Shabbat Parashat Balak| 5765

P’ninat Mishpat



Denial of Being Husband/Father - Condensed from Piskei Din Rabbaniim - vol. IV, pp. 84-92
 
Case: A woman (pl)sued a man (def) for support for herself and her son, claiming that he is her husband and the father of their child. Def responded that although they live in the same house, they were never married and did not live as husband and wife (and the child is not his). (Def and pl came as adults from chutz la’aretz). Pl brought proof that def had asserted before a government agency that the family was his, but he explains that he did so to get governmental support, despite the fact that the assertion was false. The public knows the “family” as a family, but def claims that pl entered his home just as a housekeeper.
 
Ruling: Def needs to raise only a reasonable doubt in order to prevent money being extracted from him, but to do so, he must make a valid amatla (excuse for statements or actions that create an assumption of a prohibition or obligation). In this case, he must overcome a few obstacles.
1) This amatla is not just to remove a prohibition but to overcome someone else’s possible, monetary rights. There is a machloket whether this is possible (see K’tzot Hachoshen 80,81). Def can say kim li (I am confident) like the opinions that an amatla can accomplish that, especially where the statement he needs to explain was made not as an admission, but as an attempt to receive money (see Nachal Yitzchak 80).
2) There is a public assumption based on general behavior of people (chazaka)that def and pl are married. Chazakot are grounds even for capital punishment (e.g. in cases of incest between people with a chazaka that they are close relatives). However, for us to assume that a couple is halachically married, the Rambam (Issurei Bi’ah 1:21) also requires statements by the two that they are married. The Noda B’yehuda (I, EH 54) explains that otherwise it is possible that they were married on a condition that was not fulfilled. In our times, when it is common for people to live together without a halachic marriage, neither people’s assumptions nor the couple’s statement that they are married are proof that there were valid kiddushin.
3) An amatla is invalid if it depends on the claimant’s having done a clear aveira (Chut Hashani 17).

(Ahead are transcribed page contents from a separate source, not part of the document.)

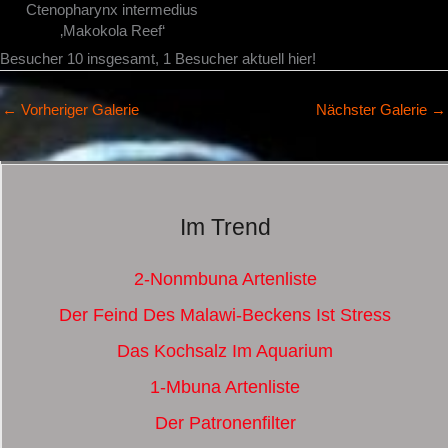
Ctenopharynx intermedius
‚Makokola Reef‘
Besucher 10 insgesamt, 1 Besucher aktuell hier!
←
Vorheriger Galerie
Nächster Galerie
→
Im Trend
2-Nonmbuna Artenliste
Der Feind Des Malawi-Beckens Ist Stress
Das Kochsalz Im Aquarium
1-Mbuna Artenliste
Der Patronenfilter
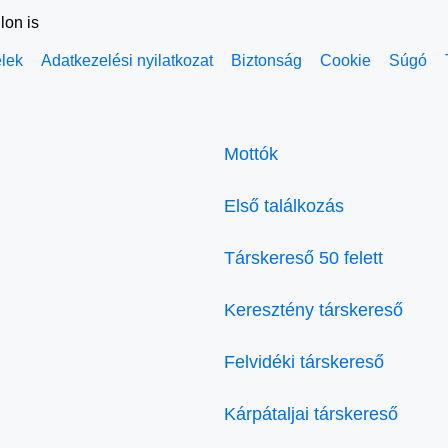
lon is
elek
Adatkezelési nyilatkozat
Biztonság
Cookie
Súgó
Mottók
Első találkozás
Társkereső 50 felett
Keresztény társkereső
Felvidéki társkereső
Kárpátaljai társkereső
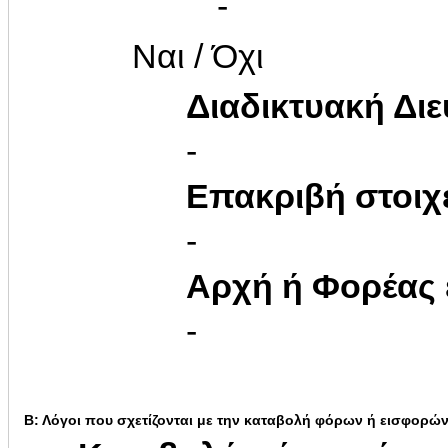
-
Ναι / Όχι
Διαδικτυακή Δι
-
Επακριβή στοιχ
-
Αρχή ή Φορέας
-
Β: Λόγοι που σχετίζονται με την καταβολή φόρων ή εισφορώ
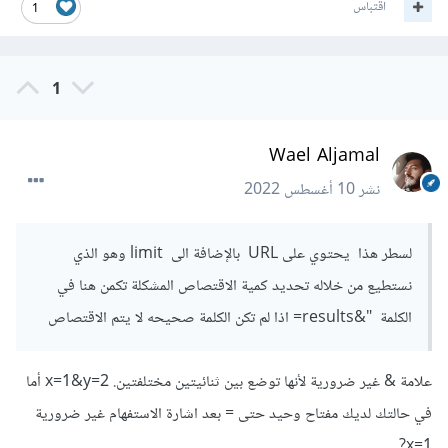
اقتباس
1
1
Wael Aljamal
نشر
10 أغسطس 2022
لسطر هذا يحتوي على URL بالإضافة الى limit وهو الذي
نستطيع من خلاله تحديد كمية الاقتصاص المشكلة تكمن هنا في
الكلمة "&results= اذا لم تكن الكلمة صحيحه لا يتم الاقتصاص
علامة & غير ضرورية لأنها توضع بين ثنائيتين مختلفتين. x=1&y=2 أما
في حالتك لديك مفتاح وحيد حتى = بعد اشارة الاستفهام غير ضرورية
x=1?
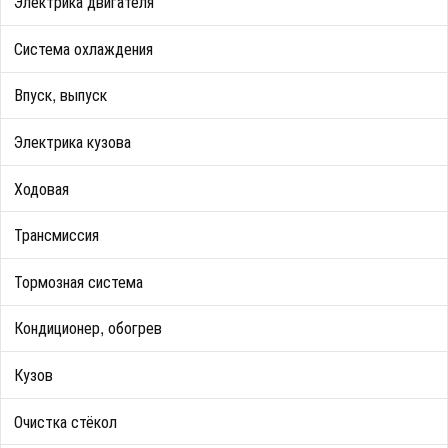
Электрика двигателя
Система охлаждения
Впуск, выпуск
Электрика кузова
Ходовая
Трансмиссия
Тормозная система
Кондиционер, обогрев
Кузов
Очистка стёкол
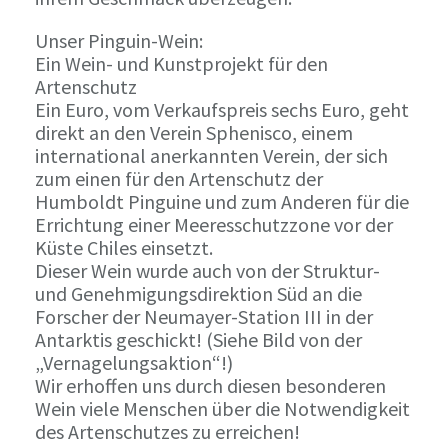
Unser Pinguin-Wein:
Ein Wein- und Kunstprojekt für den
Artenschutz
Ein Euro, vom Verkaufspreis sechs Euro, geht
direkt an den Verein Sphenisco, einem
international anerkannten Verein, der sich
zum einen für den Artenschutz der
Humboldt Pinguine und zum Anderen für die
Errichtung einer Meeresschutzzone vor der
Küste Chiles einsetzt.
Dieser Wein wurde auch von der Struktur-
und Genehmigungsdirektion Süd an die
Forscher der Neumayer-Station III in der
Antarktis geschickt! (Siehe Bild von der
„Vernagelungsaktion“!)
Wir erhoffen uns durch diesen besonderen
Wein viele Menschen über die Notwendigkeit
des Artenschutzes zu erreichen!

Here, def’sclaimed lie to the government means that he stole from them. However, one can counter that since he supported the “family” and was like a husband/father in practice, he can rationalize that he deserved governmental support. The problem is that he did not claim in beit din that he acted like a husband/father but that they simply lived in his house. According to that claim, the amatla is plausible only if he intended to steal, and we do not accept it.
Therefore, the amatla is invalid, and def will have to pay support for those whom he once admitted constitute his family.
Top of page
Print this page
Send to friend

Dedication

This edition of
Hemdat Yamim is dedicated to the memory of
R’ Meir ben Yechezkel Shraga Brachfeld o.b.m.,
Yitzchak Eliezer Ben Avraham Mordechai Jacobson o.b.m.

site by entry.
Eretz Hemdah - Institute for Advanced Jewish Studies, Jerusalem © All Rights Reserved | Privacy Policy. | Terms of Use.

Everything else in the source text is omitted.